Purely Imaginary Number:
- \( z = 0 + 2i \) or simply \( z = 2i \)
  - This is a purely imaginary number because the real part is zero. It is a complex number with \( \text{Re}(z) = 0 \).

Each of these examples adheres to the form \( a + bi \) and fits within the complex number system \( \mathbb{C} \).

Example 1

a. \( \sqrt{-8} = 2\sqrt{2}i \)

b. \( \sqrt{-15} = \sqrt{15}i \)

c. \( \sqrt{-64} = 8i \)

d. \( \sqrt{-90} = 3\sqrt{10}i \)

A Fallacy

We know that \(\sqrt{25}=5\). But look at the following steps of reasoning.
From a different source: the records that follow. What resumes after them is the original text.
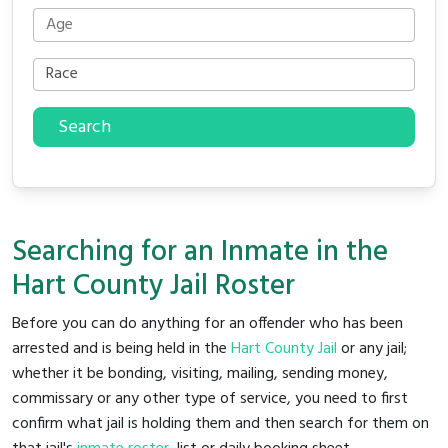
Search
Searching for an Inmate in the
Hart County Jail Roster
Before you can do anything for an offender who has been
arrested and is being held in the
Hart County Jail
or any jail;
whether it be bonding, visiting, mailing, sending money,
commissary or any other type of service, you need to first
confirm what jail is holding them and then search for them on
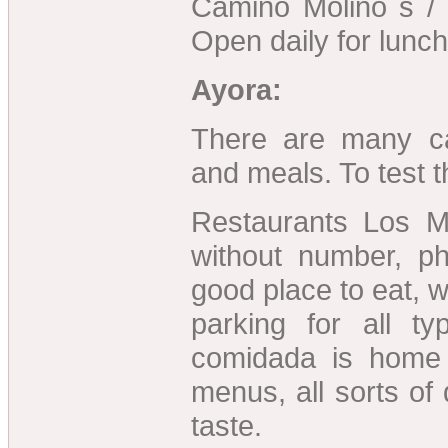
Camino Molino s / 
Open daily for lunch
Ayora:
There are many c
and meals. To test 
Restaurants Los M
without number, 
good place to eat, 
parking for all ty
comidada is home
menus, all sorts of
taste.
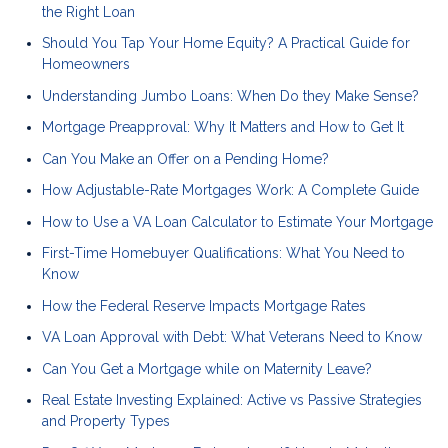
the Right Loan
Should You Tap Your Home Equity? A Practical Guide for
Homeowners
Understanding Jumbo Loans: When Do they Make Sense?
Mortgage Preapproval: Why It Matters and How to Get It
Can You Make an Offer on a Pending Home?
How Adjustable-Rate Mortgages Work: A Complete Guide
How to Use a VA Loan Calculator to Estimate Your Mortgage
First-Time Homebuyer Qualifications: What You Need to
Know
How the Federal Reserve Impacts Mortgage Rates
VA Loan Approval with Debt: What Veterans Need to Know
Can You Get a Mortgage while on Maternity Leave?
Real Estate Investing Explained: Active vs Passive Strategies
and Property Types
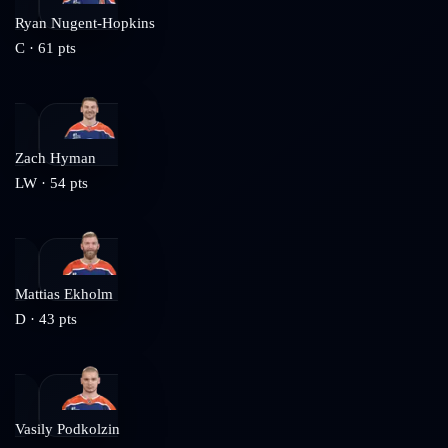
Ryan Nugent-Hopkins
C
·
61
pts
Zach Hyman
LW
·
54
pts
Mattias Ekholm
D
·
43
pts
Vasily Podkolzin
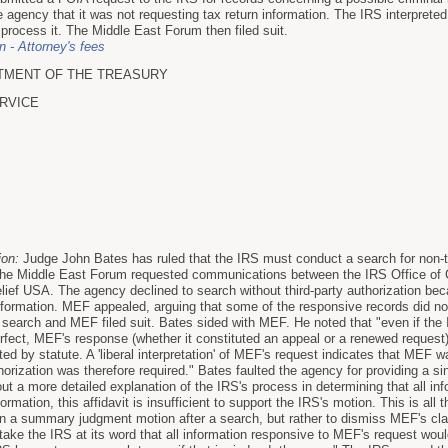
 agency that it was not requesting tax return information. The IRS interpreted 
 process it. The Middle East Forum then filed suit.
on - Attorney's fees
TMENT OF THE TREASURY
RVICE
ion:
Judge John Bates has ruled that the IRS must conduct a search for non-t
he Middle East Forum requested communications between the IRS Office of Cr
lief USA. The agency declined to search without third-party authorization bec
information. MEF appealed, arguing that some of the responsive records did not
search and MEF filed suit. Bates sided with MEF. He noted that "even if the IR
fect, MEF's response (whether it constituted an appeal or a renewed request) 
ted by statute. A 'liberal interpretation' of MEF's request indicates that MEF w
thorization was therefore required." Bates faulted the agency for providing a sin
out a more detailed explanation of the IRS's process in determining that all i
ormation, this affidavit is insufficient to support the IRS's motion. This is al
on a summary judgment motion after a search, but rather to dismiss MEF's clai
to take the IRS at its word that all information responsive to MEF's request would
\( \sqrt{25} = \sqrt{-5 \times -5} \)
\( = \sqrt{-5} \cdot \sqrt{-5} \)
\( = \sqrt{5}i \cdot \sqrt{5}i \)
\( = 5i^2 \)
\( = 5(-1) \)
\( = -5 \) (which is incorrect)

The fallacy lies in the step from 2 to 3, where the square root of a product of negative numbers is wrongly broken down into the product of square roots of individual negative numbers. The principal square root of a positive number is always positive in the real number system, and the property \( \sqrt{ab} = \sqrt{a} \cdot \sqrt{b} \) holds for non-negative real numbers \( a \) and \( b \) but does not generally hold for negative numbers in the context of real numbers.
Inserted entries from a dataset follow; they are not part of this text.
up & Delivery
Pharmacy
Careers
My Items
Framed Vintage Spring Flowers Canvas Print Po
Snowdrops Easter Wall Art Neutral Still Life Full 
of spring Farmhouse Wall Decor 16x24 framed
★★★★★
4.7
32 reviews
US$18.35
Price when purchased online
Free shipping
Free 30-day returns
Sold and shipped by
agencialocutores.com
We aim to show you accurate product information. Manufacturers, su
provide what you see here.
Correctly, \( \sqrt{25} \) is \( 5 \), and the equation \( \sqrt{-5} \cdot \sqrt{-5} \) cannot be simplified as \( \sqrt{5}i \cdot \sqrt{5}i \) within the system of real numbers. The use of complex numbers (i.e., \( i = \sqrt{-1} \)) should be applied with care, keeping in mind the fundamental differences between the real and complex number systems.

Example 2

Solve the quadratic equation \( 8x^2 - 4x + 1 = 0 \).

Solution:

Applying the quadratic formula:

\( x = \frac{-b \pm \sqrt{b^2 - 4ac}}{2a} \)
\( \implies x = \frac{4 \pm \sqrt{(-4)^2 - 4 \cdot 8 \cdot 1}}{2 \cdot 8} \)
\( \implies x = \frac{4 \pm \sqrt{16 - 32}}{16} \)
\( \implies x = \frac{4 \pm \sqrt{-16}}{16} \)
\( \implies x = \frac{4 \pm 4i}{16} \)
\( \implies x = \frac{1 \pm i}{4} \)

Thus, the solutions to the equation \( 8x^2 - 4x + 1 = 0 \) are \( x = \frac{1}{4} + \frac{i}{4} \) and \( x = \frac{1}{4} - \frac{i}{4} \).

Example 3

Solve the quadratic equation \( 3x^2 - x + 4 = 0 \).

Solution:

Applying the quadratic formula to the equation:

\( x = \frac{-b \pm \sqrt{b^2 - 4ac}}{2a} \)
\( \implies x = \frac{1 \pm \sqrt{(-1)^2 - 4 \cdot 3 \cdot 4}}{2 \cdot 3} \)
\( \implies x = \frac{1 \pm \sqrt{1 - 48}}{6} \)
\( \implies x = \frac{1 \pm \sqrt{-47}}{6} \)
\( \implies x = \frac{1 \pm \sqrt{47}i}{6} \)

Thus, the solutions to the equation \( 3x^2 - x + 4 = 0 \) are \( x = \frac{1}{6} + \frac{\sqrt{47}}{6}i \) and \( x = \frac{1}{6} - \frac{\sqrt{47}}{6}i \).